> WORK REQUIRED:
Search the data for the string "اغســطس" and extract every line where it appears.

> Records from a collection:
━━━━━━━━━━━━━━━━━━━━

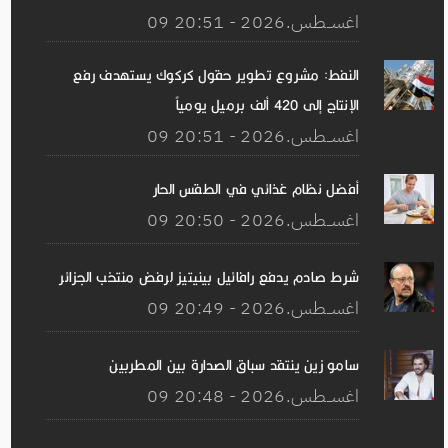
09 اغســطس.2026 - 20:51
النفط: مشروع تطوير حقول كركوك يستهدف رفع
الإنتاج إلى 420 ألف برميل يومياً
09 اغســطس.2026 - 20:51
أفضل نظام غذائي في الطقس الحار
09 اغســطس.2026 - 20:50
شرط صادم يدفع رافائيل بينيتيز لرفض منتخب الجزائر
09 اغســطس.2026 - 20:49
سامو زين ينتقد سباق الصدارة بين المطربين
09 اغســطس.2026 - 20:48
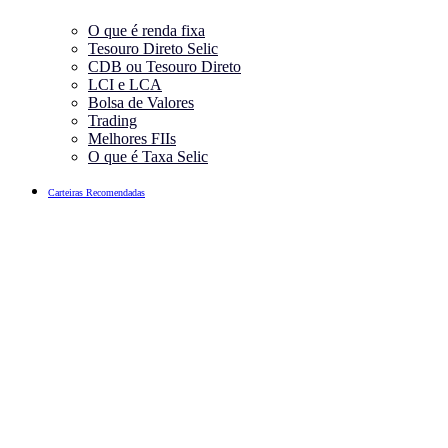
O que é renda fixa
Tesouro Direto Selic
CDB ou Tesouro Direto
LCI e LCA
Bolsa de Valores
Trading
Melhores FIIs
O que é Taxa Selic
Carteiras Recomendadas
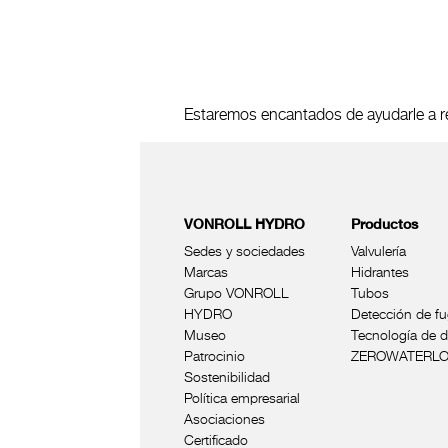
Estaremos encantados de ayudarle a re
VONROLL HYDRO
Productos
Sedes y sociedades
Valvulería
Marcas
Hidrantes
Grupo VONROLL
Tubos
HYDRO
Detección de f
Museo
Tecnología de d
Patrocinio
ZEROWATERL
Sostenibilidad
Política empresarial
Asociaciones
Certificado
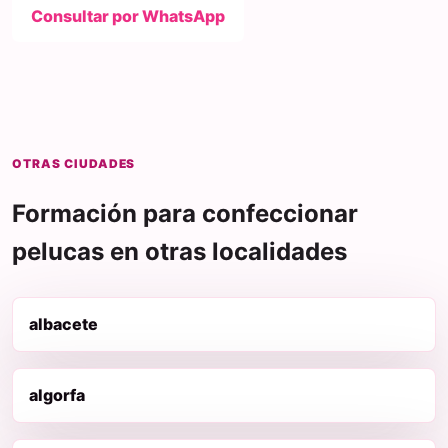
Consultar por WhatsApp
OTRAS CIUDADES
Formación para confeccionar
pelucas en otras localidades
albacete
algorfa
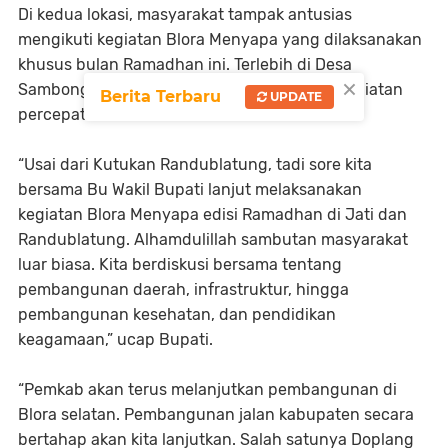
Di kedua lokasi, masyarakat tampak antusias
mengikuti kegiatan Blora Menyapa yang dilaksanakan
khusus bulan Ramadhan ini. Terlebih di Desa
×
Sambongwangan juga dipadukan dengan kegiatan
Berita Terbaru
UPDATE
percepatan vaksinasi.
“Usai dari Kutukan Randublatung, tadi sore kita
bersama Bu Wakil Bupati lanjut melaksanakan
kegiatan Blora Menyapa edisi Ramadhan di Jati dan
Randublatung. Alhamdulillah sambutan masyarakat
luar biasa. Kita berdiskusi bersama tentang
pembangunan daerah, infrastruktur, hingga
pembangunan kesehatan, dan pendidikan
keagamaan,” ucap Bupati.
“Pemkab akan terus melanjutkan pembangunan di
Blora selatan. Pembangunan jalan kabupaten secara
bertahap akan kita lanjutkan. Salah satunya Doplang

━━━━━━━━━━━━━━━━━━━━

> RESPONSE AREA:
09 اغســطس.2026 - 20:51
09 اغســطس.2026 - 20:51
09 اغســطس.2026 - 20:50
09 اغســطس.2026 - 20:49
09 اغســطس.2026 - 20:48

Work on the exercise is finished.